### WHAT IS NEEDED
Only one stretch of the data below should be repeated: the lines from the line containing "unmatched attention to" through the line containing "in the future!", inclusive, exactly as they are.

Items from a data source
>>>

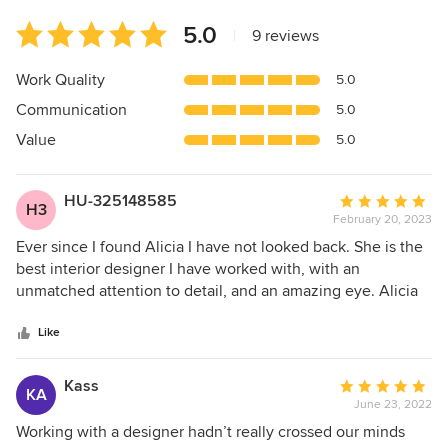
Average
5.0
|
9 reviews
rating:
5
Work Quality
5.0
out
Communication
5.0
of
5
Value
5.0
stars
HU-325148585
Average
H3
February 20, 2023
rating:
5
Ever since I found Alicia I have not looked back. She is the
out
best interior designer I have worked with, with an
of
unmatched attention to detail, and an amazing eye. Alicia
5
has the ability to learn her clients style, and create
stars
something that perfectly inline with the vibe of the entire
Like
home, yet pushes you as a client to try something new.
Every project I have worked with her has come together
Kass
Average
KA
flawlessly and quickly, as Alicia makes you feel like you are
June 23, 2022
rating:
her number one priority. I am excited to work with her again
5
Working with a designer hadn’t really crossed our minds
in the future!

<<<
>>>

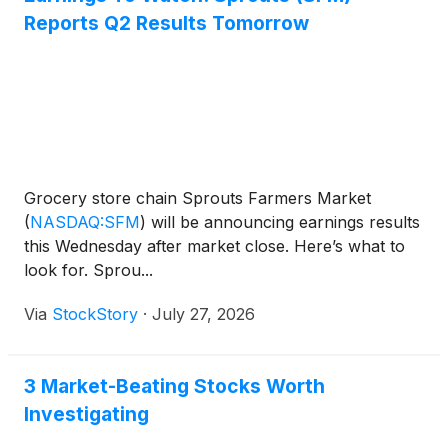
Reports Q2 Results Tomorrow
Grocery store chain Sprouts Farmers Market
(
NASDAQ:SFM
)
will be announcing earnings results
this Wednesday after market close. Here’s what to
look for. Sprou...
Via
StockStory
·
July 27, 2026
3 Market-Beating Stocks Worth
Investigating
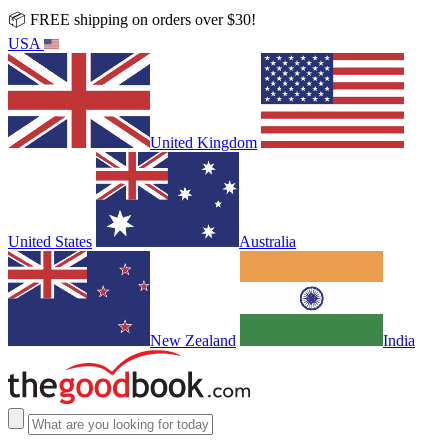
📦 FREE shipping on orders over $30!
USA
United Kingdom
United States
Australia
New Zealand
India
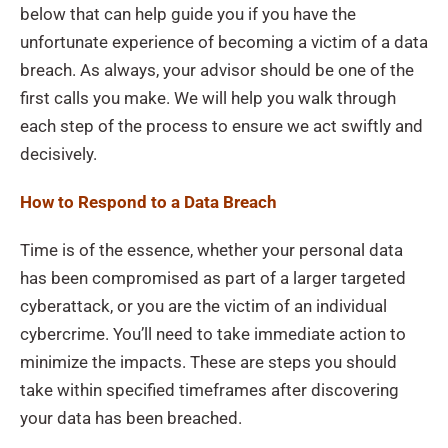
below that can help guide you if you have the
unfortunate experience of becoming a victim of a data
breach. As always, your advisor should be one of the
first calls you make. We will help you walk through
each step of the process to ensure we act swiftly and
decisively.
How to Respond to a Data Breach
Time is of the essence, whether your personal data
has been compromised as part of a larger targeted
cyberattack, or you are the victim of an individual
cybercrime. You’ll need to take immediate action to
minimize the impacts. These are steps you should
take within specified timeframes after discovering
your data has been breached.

<<<

### TASK SOLUTION
unmatched attention to detail, and an amazing eye. Alicia
5
has the ability to learn her clients style, and create
stars
something that perfectly inline with the vibe of the entire
Like
home, yet pushes you as a client to try something new.
Every project I have worked with her has come together
Kass
Average
KA
flawlessly and quickly, as Alicia makes you feel like you are
June 23, 2022
rating:
her number one priority. I am excited to work with her again
5
Working with a designer hadn’t really crossed our minds
in the future!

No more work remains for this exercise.